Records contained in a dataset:
=-=-=-=-=

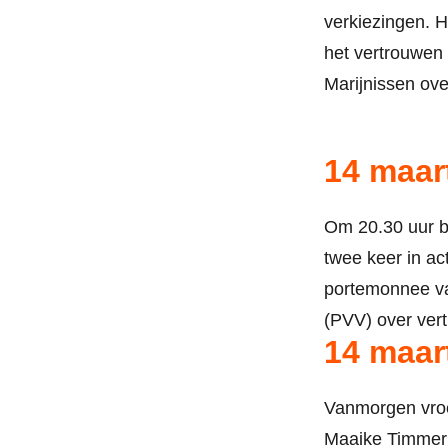
verkiezingen. 
het vertrouwen 
Marijnissen ove
14 maar
Om 20.30 uur b
twee keer in ac
portemonnee va
(PVV) over vert
14 maar
Vanmorgen vroe
Maaike Timmer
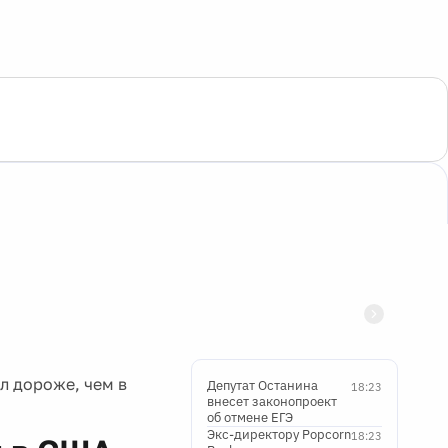
л дороже, чем в
Депутат Останина
18:23
внесет законопроект
об отмене ЕГЭ
Экс-директору Popcorn
18:23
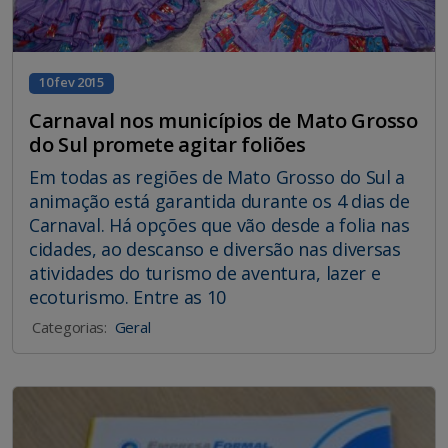
10 fev 2015
Carnaval nos municípios de Mato Grosso
do Sul promete agitar foliões
Em todas as regiões de Mato Grosso do Sul a
animação está garantida durante os 4 dias de
Carnaval. Há opções que vão desde a folia nas
cidades, ao descanso e diversão nas diversas
atividades do turismo de aventura, lazer e
ecoturismo. Entre as 10
Categorias:
Geral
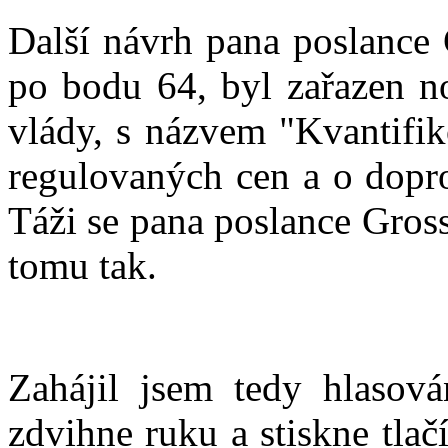
Další návrh pana poslance 
po bodu 64, byl zařazen n
vlády, s názvem "Kvantifik
regulovaných cen a o dopro
Táži se pana poslance Gross
tomu tak.
Zahájil jsem tedy hlasová
zdvihne ruku a stiskne tlač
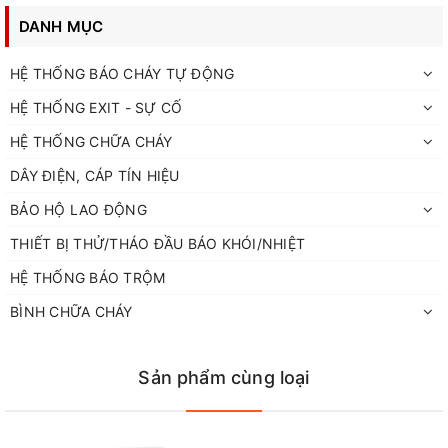
DANH MỤC
HỆ THỐNG BÁO CHÁY TỰ ĐỘNG
HỆ THỐNG EXIT - SỰ CỐ
HỆ THỐNG CHỮA CHÁY
DÂY ĐIỆN, CÁP TÍN HIỆU
BẢO HỘ LAO ĐỘNG
THIẾT BỊ THỬ/THÁO ĐẦU BÁO KHÓI/NHIỆT
HỆ THỐNG BÁO TRỘM
BÌNH CHỮA CHÁY
Sản phẩm cùng loại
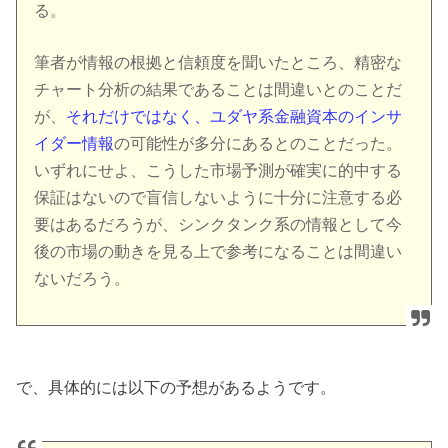
る。
筆者が情報の根拠と信頼度を聞いたところ、精密な
チャート分析の結果であることは間違いとのことだ
が、
それだけではなく、ユダヤ系金融資本のインサ
イダー情報
の可能性が多分にあるとのことだった。
いずれにせよ、こうした市場予測が確実に的中する
保証はないので盲信しないように十分に注意する必
要はあるだろうが、シンクタンク系の情報として今
後の市場の動きを見る上で参考になることは間違い
ないだろう。
で、具体的には以下の予想があるようです。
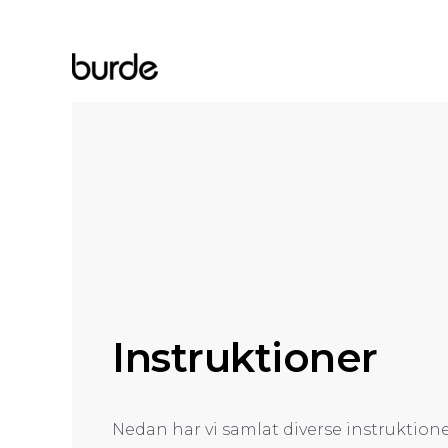
Hoppa
till
innehåll
Instruktioner
Nedan har vi samlat diverse instruktione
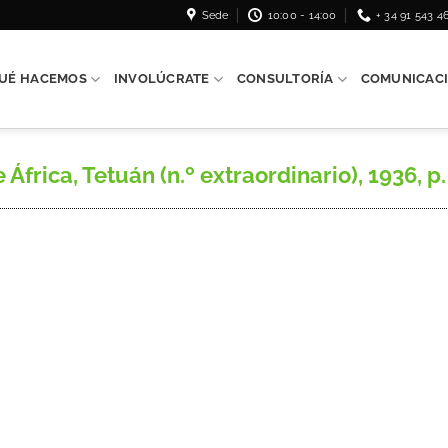
Sede
10:00 - 14:00
+ 34 91 543 4
UÉ HACEMOS
INVOLÚCRATE
CONSULTORÍA
COMUNICAC
frica, Tetuán (n.º extraordinario), 1936, p.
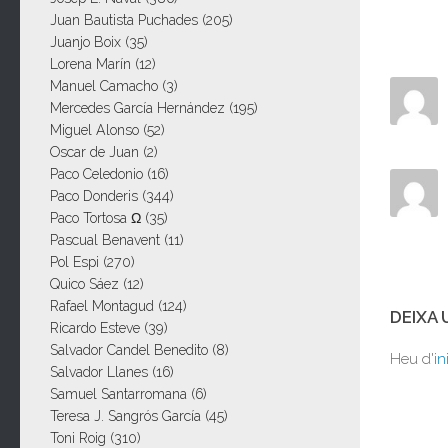
Juan Bautista Puchades
(205)
Juanjo Boix
(35)
Lorena Marín
(12)
Manuel Camacho
(3)
Mercedes García Hernández
(195)
Miguel Alonso
(52)
Oscar de Juan
(2)
Paco Celedonio
(16)
Paco Donderis
(344)
Paco Tortosa Ω
(35)
Pascual Benavent
(11)
Pol Espi
(270)
Quico Sáez
(12)
Rafael Montagud
(124)
DEIXA
Ricardo Esteve
(39)
Salvador Candel Benedito
(8)
Heu d'
in
Salvador Llanes
(16)
Samuel Santarromana
(6)
Teresa J. Sangrós García
(45)
Toni Roig
(310)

=-=-=-=-=

## What you should do
Every entry should come back exactly as written, only without images.

## Exercise answer
verkiezingen. 
het vertrouwen 
Marijnissen ove
14 maar
Om 20.30 uur b
twee keer in ac
portemonnee va
(PVV) over vert
14 maar
Vanmorgen vroe
Maaike Timmer
л дороже, чем в
Депутат Останина
18:23
внесет законопроект
об отмене ЕГЭ
Экс-директору Popcorn
18:23
10 fev 2015
Carnaval nos municípios de Mato Grosso
do Sul promete agitar foliões
Em todas as regiões de Mato Grosso do Sul a
animação está garantida durante os 4 dias de
Carnaval. Há opções que vão desde a folia nas
cidades, ao descanso e diversão nas diversas
atividades do turismo de aventura, lazer e
ecoturismo. Entre as 10
Categorias:
Geral
Další návrh pana poslance 
po bodu 64, byl zařazen n
vlády, s názvem "Kvantifik
regulovaných cen a o dopro
Táži se pana poslance Gross
tomu tak.
Zahájil jsem tedy hlasová
zdvihne ruku a stiskne tlač
DANH MỤC
HỆ THỐNG BÁO CHÁY TỰ ĐỘNG
HỆ THỐNG EXIT - SỰ CỐ
HỆ THỐNG CHỮA CHÁY
DÂY ĐIỆN, CÁP TÍN HIỆU
BẢO HỘ LAO ĐỘNG
THIẾT BỊ THỬ/THÁO ĐẦU BÁO KHÓI/NHIỆT
HỆ THỐNG BÁO TRỘM
BÌNH CHỮA CHÁY
Sản phẩm cùng loại
る。
筆者が情報の根拠と信頼度を聞いたところ、精密な
チャート分析の結果であることは間違いとのことだ
が、
それだけではなく、ユダヤ系金融資本のインサ
イダー情報
の可能性が多分にあるとのことだった。
いずれにせよ、こうした市場予測が確実に的中する
保証はないので盲信しないように十分に注意する必
要はあるだろうが、シンクタンク系の情報として今
後の市場の動きを見る上で参考になることは間違い
ないだろう。
で、具体的には以下の予想があるようです。
Hoppa
till
innehåll
Instruktioner
Nedan har vi samlat diverse instruktione
Sede
10:00 - 14:00
+ 34 91 543 4
UÉ HACEMOS
INVOLÚCRATE
CONSULTORÍA
COMUNICAC
frica, Tetuán (n.º extraordinario), 1936, p.
Juan Bautista Puchades
(205)
Juanjo Boix
(35)
Lorena Marín
(12)
Manuel Camacho
(3)
Mercedes García Hernández
(195)
Miguel Alonso
(52)
Oscar de Juan
(2)
Paco Celedonio
(16)
Paco Donderis
(344)
Paco Tortosa Ω
(35)
Pascual Benavent
(11)
Pol Espi
(270)
Quico Sáez
(12)
Rafael Montagud
(124)
DEIXA
Ricardo Esteve
(39)
Salvador Candel Benedito
(8)
Heu d'
in
Salvador Llanes
(16)
Samuel Santarromana
(6)
Teresa J. Sangrós García
(45)
Toni Roig
(310)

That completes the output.